Al empujar la puerta para regresar a la habitación escuchó risas, y al salir vio a su hijastra saltando en la cama con su padre estirando los brazos para tomarla por los tobillos y hacerla caer. Se quedó observándolos desde la puerta por unos segundos. La niña llevaba un camisón muy parecido al suyo. El Rey consiguió derribarla y comenzó a hacerle cosquillas.
─Ah, querida ─dijo el Rey entre risas cuando vio a su esposa─, Blancanieves tuvo una pesadilla. Dormirá con nosotros esta noche.
El Rey adoraba a su única hija más que a nadie o nada en el mundo y la cama era lo suficientemente grande para que cinco personas un poco apretujadas durmieran en ella. No podía decir que no, así que cuando apagaron las luces, la familia real se fue a dormir junta.
La Reina se acomodó sobre su costado izquierdo, mirando hacia la pared de la puerta de entrada, espalda contra espalda con su esposo que le acariciaba el cabello a su hija. Podía sentir cada una de sus respiraciones.
Sin darse cuenta derramó un par de lágrimas porque sabía que él nunca la amaría tanto como a ella.
Pero fue probablemente eso lo que le salvó la vida.
• • •
La Reina trató de taparse mejor después de que un escalofrío la recorriera de pies a cabeza. El funeral de su esposo había sido horrible. No sólo porque se trataba del amor de su vida o porque significaba que había enviudado antes de los veinticinco años, sino porque la niña había estado presente.
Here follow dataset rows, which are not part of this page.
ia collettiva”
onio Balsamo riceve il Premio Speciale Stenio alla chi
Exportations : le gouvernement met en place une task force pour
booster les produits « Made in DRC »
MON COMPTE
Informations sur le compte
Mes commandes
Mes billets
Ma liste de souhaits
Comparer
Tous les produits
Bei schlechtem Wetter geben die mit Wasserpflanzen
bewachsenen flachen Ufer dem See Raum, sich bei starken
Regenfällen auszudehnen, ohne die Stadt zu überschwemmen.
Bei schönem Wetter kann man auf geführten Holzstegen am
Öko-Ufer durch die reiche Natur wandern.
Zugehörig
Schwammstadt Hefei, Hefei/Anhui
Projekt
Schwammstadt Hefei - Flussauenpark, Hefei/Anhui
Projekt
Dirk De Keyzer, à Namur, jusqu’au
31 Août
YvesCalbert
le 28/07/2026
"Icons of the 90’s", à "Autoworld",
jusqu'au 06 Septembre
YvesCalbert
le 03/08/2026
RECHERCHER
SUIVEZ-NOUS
Nadie quería aceptar los hechos como eran.
Todos se empeñaban en no saber quién era el culpable.
Pero la Reina sabía lo que había visto, y no podía decirlo. O al menos no sin que las viejas acusaciones que la seguían desde que era una niña y que poco a poco había logrado ahuyentar regresaran para tratar de inculparla. "La bruja mató a su esposo para quedarse con el reino y ahora quiere deshacerse de la única heredera" sonaba más creíble que la versión en la que la dulce princesa era en realidad un monstruo que había matado a su adorado padre porque tenía sed.
Abajo, Blancanieves dio un salto para tirarse boca abajo junto a las raíces del manzano que tenía más cerca. La Reina estiró el cuello para tratar de ver lo que había captado la atención de la niña, pero el tronco se lo impidió. La vio levantarse y quedar de espaldas a ella.
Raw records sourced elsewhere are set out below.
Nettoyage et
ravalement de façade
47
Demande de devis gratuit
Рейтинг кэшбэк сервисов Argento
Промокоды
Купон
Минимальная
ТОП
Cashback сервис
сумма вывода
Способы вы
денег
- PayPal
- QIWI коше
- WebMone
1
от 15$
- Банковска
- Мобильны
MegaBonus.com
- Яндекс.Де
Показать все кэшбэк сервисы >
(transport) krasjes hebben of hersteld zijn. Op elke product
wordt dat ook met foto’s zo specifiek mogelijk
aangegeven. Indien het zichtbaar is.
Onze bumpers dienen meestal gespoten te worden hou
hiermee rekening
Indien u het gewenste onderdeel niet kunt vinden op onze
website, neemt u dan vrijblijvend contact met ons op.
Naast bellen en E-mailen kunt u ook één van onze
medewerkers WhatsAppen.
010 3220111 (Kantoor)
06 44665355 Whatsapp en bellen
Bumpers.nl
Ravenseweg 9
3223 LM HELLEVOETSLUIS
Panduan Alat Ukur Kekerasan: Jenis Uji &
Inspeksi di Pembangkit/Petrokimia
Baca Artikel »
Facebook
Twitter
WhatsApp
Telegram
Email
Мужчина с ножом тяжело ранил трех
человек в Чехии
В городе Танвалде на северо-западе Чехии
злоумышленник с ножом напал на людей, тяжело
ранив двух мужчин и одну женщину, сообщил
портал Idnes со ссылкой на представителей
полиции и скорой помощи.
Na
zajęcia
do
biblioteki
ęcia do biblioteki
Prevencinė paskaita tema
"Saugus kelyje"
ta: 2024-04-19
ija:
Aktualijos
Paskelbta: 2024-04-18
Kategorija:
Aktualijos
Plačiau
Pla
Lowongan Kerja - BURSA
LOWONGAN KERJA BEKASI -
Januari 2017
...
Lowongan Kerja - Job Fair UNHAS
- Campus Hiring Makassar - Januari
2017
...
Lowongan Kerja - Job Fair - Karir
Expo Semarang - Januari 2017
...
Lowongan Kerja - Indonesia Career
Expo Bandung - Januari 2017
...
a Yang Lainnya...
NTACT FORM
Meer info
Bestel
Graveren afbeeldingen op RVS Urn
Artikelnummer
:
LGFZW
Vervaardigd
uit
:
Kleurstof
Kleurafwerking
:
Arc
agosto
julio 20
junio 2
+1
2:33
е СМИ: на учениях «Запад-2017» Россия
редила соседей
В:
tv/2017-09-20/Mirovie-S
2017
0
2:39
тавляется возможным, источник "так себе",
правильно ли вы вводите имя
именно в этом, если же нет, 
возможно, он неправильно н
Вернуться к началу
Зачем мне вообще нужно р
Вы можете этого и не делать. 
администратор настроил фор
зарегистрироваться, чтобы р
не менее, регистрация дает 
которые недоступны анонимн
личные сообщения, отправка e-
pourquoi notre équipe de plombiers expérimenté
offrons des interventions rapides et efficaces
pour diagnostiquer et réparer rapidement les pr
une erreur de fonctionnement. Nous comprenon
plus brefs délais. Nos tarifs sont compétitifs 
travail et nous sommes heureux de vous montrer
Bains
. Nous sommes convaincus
Blancanieves extendió los brazos y alegremente dio un unas cuantas vueltas sobre su lugar y se detuvo volteando hacia el castillo. Levantó la vista hacia la torre y alzó su brazo izquierdo para saludar a su madrastra, sosteniendo una ardilla muerta en la mano.
Sus labios parecían haberse derretido a la mitad de su sonrisa, manchándole la barbilla de sangre.
Sin ocultar el asco en su rostro, la Reina alzó la frente y dio media vuelta, vacilante, para regresar por donde había subido.